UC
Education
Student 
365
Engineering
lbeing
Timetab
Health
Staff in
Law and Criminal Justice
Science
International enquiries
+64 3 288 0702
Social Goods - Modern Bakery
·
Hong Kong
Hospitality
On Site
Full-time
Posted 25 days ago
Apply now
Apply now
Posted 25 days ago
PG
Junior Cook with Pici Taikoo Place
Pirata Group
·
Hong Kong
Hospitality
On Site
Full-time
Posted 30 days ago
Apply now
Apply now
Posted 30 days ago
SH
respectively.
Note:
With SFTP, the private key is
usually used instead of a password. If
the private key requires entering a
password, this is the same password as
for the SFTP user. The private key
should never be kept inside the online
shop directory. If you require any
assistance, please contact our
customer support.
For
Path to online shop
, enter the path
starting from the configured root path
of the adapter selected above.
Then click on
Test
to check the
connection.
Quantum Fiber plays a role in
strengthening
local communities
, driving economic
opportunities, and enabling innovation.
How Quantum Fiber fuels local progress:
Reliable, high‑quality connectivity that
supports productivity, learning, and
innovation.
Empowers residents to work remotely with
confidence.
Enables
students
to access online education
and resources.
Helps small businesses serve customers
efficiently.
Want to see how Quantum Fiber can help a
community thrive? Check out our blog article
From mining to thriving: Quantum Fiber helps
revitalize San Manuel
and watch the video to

...

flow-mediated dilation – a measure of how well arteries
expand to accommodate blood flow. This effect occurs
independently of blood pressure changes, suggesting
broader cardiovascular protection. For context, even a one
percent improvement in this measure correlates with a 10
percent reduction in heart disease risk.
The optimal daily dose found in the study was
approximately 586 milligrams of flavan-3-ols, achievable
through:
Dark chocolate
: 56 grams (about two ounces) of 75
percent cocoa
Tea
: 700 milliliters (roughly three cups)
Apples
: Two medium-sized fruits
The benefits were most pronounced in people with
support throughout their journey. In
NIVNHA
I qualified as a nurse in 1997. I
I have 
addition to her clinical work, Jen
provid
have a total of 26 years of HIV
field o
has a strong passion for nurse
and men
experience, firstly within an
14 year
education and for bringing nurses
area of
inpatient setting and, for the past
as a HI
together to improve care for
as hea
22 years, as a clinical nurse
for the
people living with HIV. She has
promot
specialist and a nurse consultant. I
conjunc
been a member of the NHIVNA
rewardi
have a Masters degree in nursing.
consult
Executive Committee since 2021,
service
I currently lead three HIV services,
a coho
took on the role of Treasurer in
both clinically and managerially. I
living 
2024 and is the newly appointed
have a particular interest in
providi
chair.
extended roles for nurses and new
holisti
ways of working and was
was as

* [What to do] Out of the material above, output word for word the line with "connection.", the line with "Want to see how Quantum Fiber can help a", and all lines between them, with nothing else.

* [Solved exercise]
connection.
Quantum Fiber plays a role in
strengthening
local communities
, driving economic
opportunities, and enabling innovation.
How Quantum Fiber fuels local progress:
Reliable, high‑quality connectivity that
supports productivity, learning, and
innovation.
Empowers residents to work remotely with
confidence.
Enables
students
to access online education
and resources.
Helps small businesses serve customers
efficiently.
Want to see how Quantum Fiber can help a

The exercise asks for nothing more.